━━━━━ GIVEN DATA
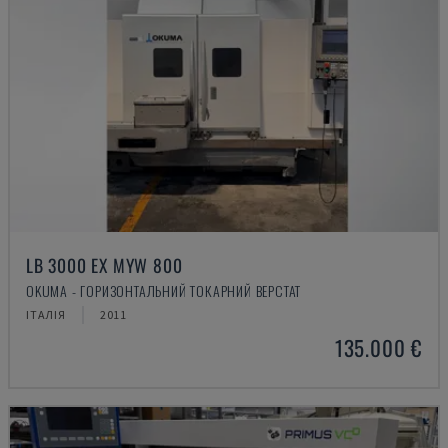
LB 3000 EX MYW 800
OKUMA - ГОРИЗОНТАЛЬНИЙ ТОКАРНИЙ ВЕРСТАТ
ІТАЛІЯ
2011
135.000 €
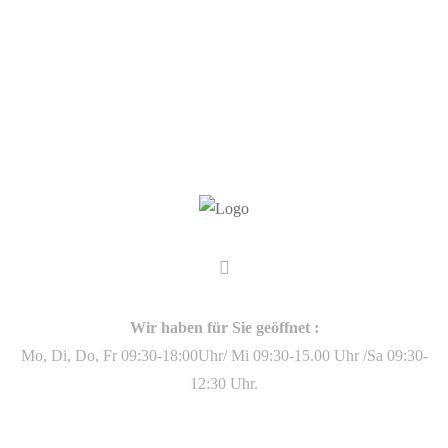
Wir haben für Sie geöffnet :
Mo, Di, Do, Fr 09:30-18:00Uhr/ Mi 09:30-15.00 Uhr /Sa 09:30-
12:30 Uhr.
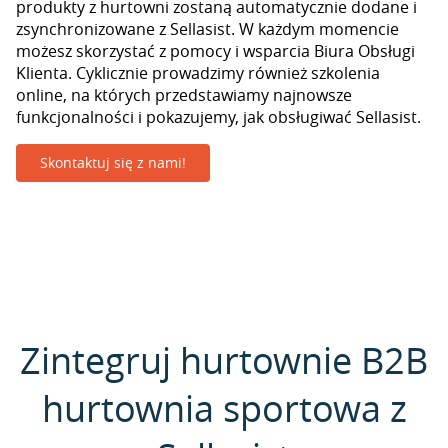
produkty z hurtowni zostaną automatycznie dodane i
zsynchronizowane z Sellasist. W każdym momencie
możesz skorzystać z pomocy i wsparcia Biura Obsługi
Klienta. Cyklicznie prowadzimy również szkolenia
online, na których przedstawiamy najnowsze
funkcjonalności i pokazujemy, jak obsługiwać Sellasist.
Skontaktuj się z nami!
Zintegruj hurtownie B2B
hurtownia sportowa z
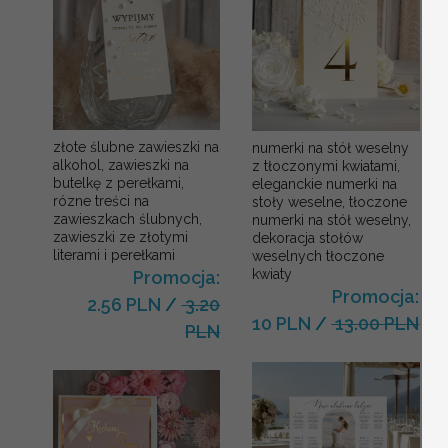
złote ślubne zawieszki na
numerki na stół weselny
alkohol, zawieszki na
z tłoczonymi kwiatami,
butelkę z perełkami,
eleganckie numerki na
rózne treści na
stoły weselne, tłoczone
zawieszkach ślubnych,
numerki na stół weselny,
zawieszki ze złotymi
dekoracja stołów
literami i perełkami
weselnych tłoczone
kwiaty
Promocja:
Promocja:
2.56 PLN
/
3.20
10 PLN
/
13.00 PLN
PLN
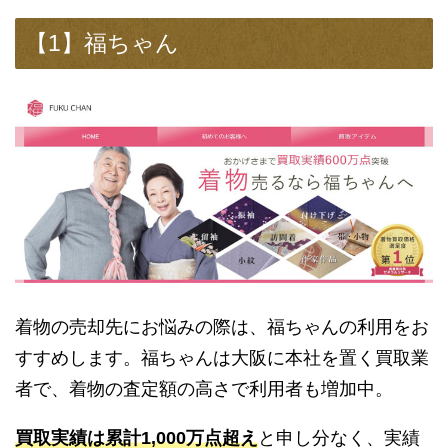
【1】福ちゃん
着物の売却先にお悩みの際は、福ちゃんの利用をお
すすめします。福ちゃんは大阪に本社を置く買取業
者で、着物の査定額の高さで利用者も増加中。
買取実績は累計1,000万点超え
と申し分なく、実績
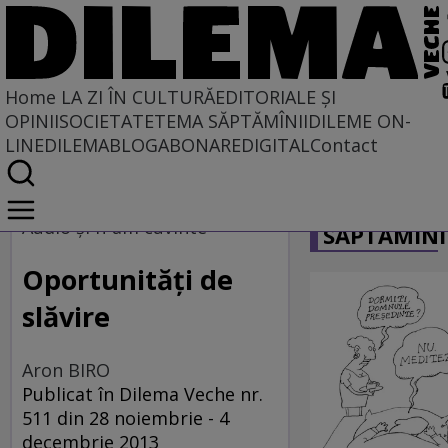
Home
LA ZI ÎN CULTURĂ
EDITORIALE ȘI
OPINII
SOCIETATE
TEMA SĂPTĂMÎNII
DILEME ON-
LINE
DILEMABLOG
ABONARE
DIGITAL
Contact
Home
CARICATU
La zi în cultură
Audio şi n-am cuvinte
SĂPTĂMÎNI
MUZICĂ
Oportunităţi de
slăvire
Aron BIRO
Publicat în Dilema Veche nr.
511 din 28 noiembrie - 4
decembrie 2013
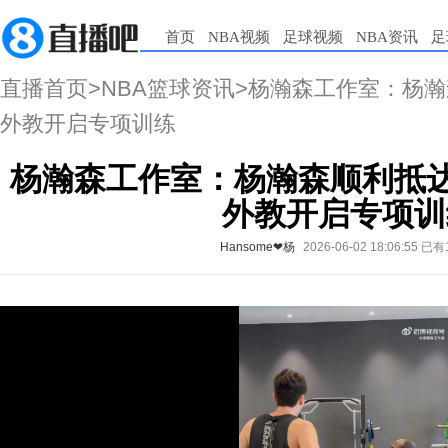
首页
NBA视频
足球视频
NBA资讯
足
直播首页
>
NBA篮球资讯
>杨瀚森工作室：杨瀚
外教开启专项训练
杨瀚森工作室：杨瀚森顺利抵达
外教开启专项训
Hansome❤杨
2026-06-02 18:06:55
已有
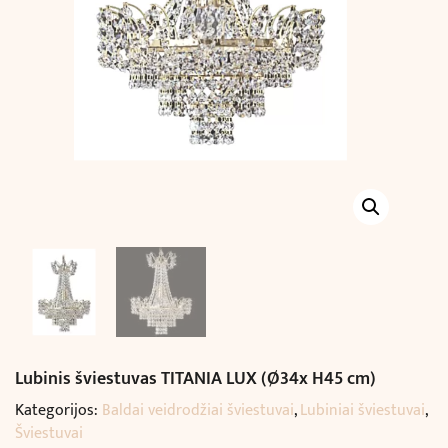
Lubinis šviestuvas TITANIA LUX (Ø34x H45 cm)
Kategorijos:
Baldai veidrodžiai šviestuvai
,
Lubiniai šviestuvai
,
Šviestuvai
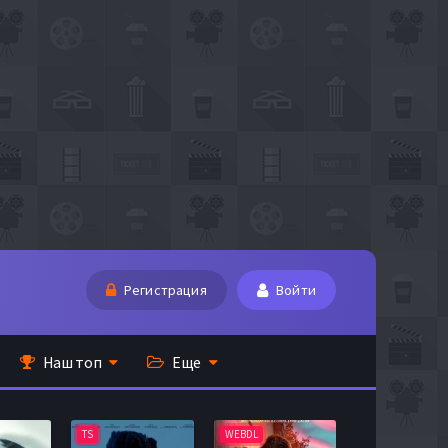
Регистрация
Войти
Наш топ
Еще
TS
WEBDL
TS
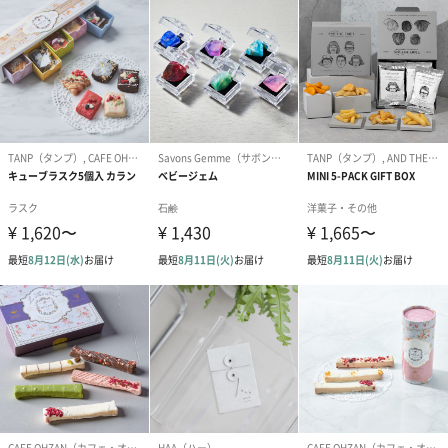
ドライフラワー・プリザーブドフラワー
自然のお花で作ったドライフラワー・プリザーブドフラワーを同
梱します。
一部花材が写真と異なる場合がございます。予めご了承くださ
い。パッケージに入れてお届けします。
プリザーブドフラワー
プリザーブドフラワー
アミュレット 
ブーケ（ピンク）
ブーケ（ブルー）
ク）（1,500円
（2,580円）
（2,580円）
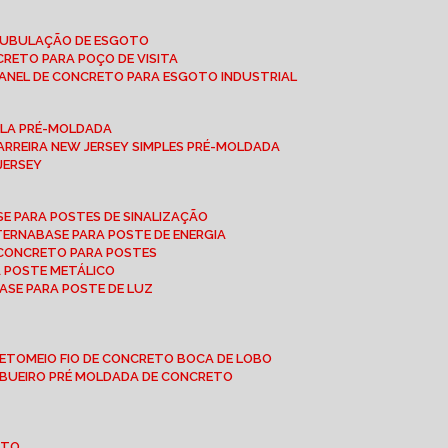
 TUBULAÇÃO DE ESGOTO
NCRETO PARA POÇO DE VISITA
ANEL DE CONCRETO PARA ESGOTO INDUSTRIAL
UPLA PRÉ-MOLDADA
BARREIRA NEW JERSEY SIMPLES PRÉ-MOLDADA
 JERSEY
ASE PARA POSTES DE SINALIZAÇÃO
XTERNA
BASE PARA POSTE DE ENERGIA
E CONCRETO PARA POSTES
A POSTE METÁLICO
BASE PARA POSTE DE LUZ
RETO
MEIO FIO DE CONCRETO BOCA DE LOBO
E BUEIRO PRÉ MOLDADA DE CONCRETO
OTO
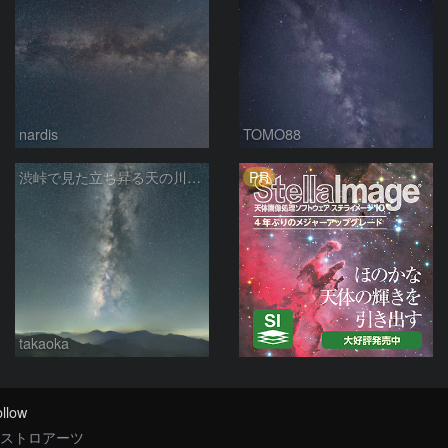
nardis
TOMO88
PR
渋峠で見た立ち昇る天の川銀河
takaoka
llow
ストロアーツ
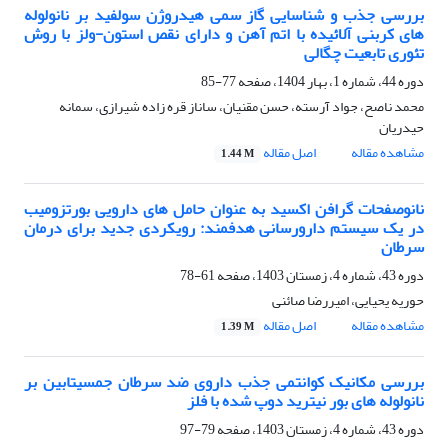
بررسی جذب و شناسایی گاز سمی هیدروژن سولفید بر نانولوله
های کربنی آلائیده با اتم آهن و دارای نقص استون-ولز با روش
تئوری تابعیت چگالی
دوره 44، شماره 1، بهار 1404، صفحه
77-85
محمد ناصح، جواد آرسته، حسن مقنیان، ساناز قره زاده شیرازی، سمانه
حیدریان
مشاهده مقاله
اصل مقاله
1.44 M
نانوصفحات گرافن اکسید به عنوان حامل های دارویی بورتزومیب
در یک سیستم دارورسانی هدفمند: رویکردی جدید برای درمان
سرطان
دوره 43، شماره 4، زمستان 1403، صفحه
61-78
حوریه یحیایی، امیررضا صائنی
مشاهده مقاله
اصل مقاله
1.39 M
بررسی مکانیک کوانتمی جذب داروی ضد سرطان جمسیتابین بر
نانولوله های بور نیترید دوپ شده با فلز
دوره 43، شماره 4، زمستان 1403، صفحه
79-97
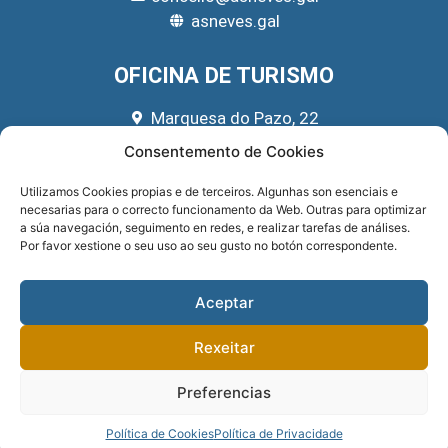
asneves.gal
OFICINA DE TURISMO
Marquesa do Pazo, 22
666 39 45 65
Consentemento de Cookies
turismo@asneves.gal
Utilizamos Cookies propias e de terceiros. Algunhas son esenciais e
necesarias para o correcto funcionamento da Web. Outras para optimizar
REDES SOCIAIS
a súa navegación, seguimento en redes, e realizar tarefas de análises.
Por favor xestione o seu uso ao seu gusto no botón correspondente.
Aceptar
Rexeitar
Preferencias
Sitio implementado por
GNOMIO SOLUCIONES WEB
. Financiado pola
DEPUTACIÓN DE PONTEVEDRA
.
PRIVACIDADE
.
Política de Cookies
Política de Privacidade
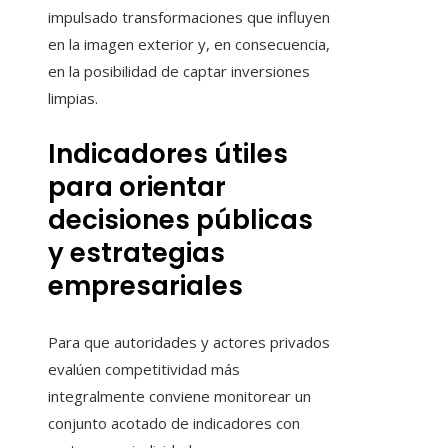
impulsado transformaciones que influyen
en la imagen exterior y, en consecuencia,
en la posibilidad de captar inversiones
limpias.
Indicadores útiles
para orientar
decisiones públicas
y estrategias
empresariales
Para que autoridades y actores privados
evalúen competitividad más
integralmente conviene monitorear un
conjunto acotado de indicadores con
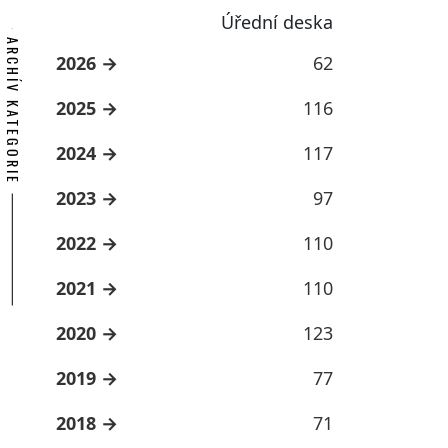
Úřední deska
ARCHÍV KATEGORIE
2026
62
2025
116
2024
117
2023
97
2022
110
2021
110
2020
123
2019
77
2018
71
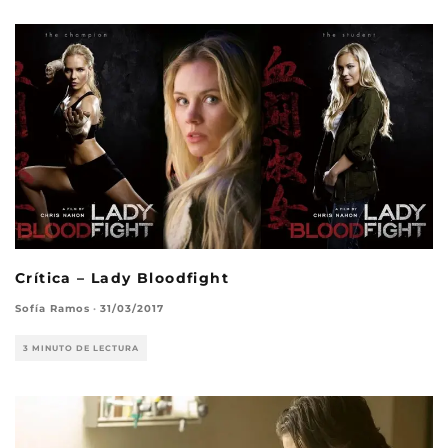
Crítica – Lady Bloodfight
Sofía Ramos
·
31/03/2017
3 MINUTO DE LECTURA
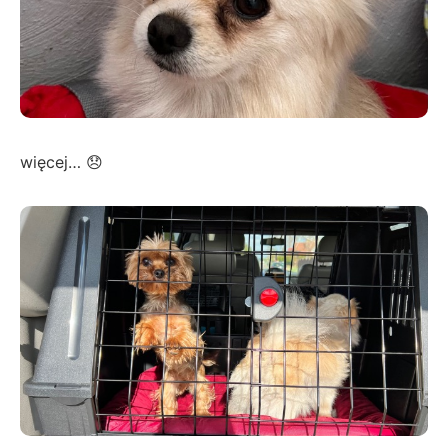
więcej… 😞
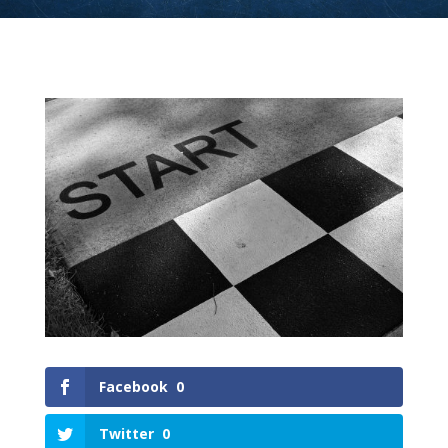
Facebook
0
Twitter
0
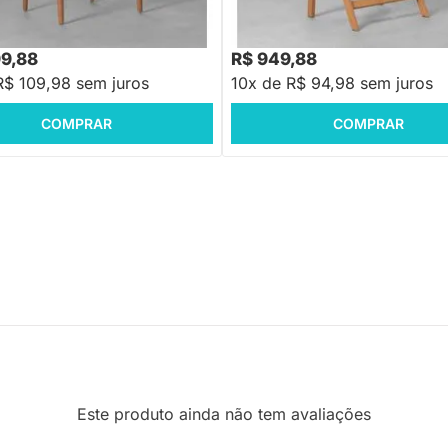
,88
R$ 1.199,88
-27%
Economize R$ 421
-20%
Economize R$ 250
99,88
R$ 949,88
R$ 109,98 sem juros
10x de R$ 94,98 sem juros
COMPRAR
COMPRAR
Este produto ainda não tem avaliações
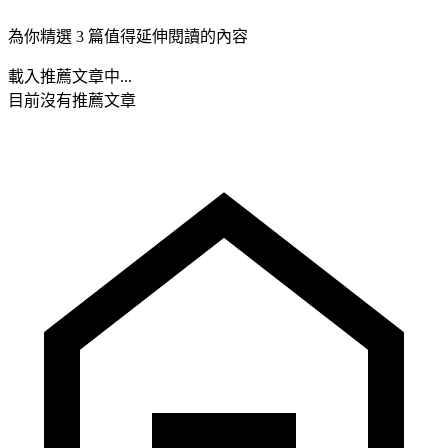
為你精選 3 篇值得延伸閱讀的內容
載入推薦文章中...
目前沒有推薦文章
━━━━━━━━━━
> **ASSIGNMENT**
Nothing but lines that contain "stół" should appear in the answer. Copy each from the records.

> **ANSWER BELOW**
numerki na stół weselny
numerki na stół weselny,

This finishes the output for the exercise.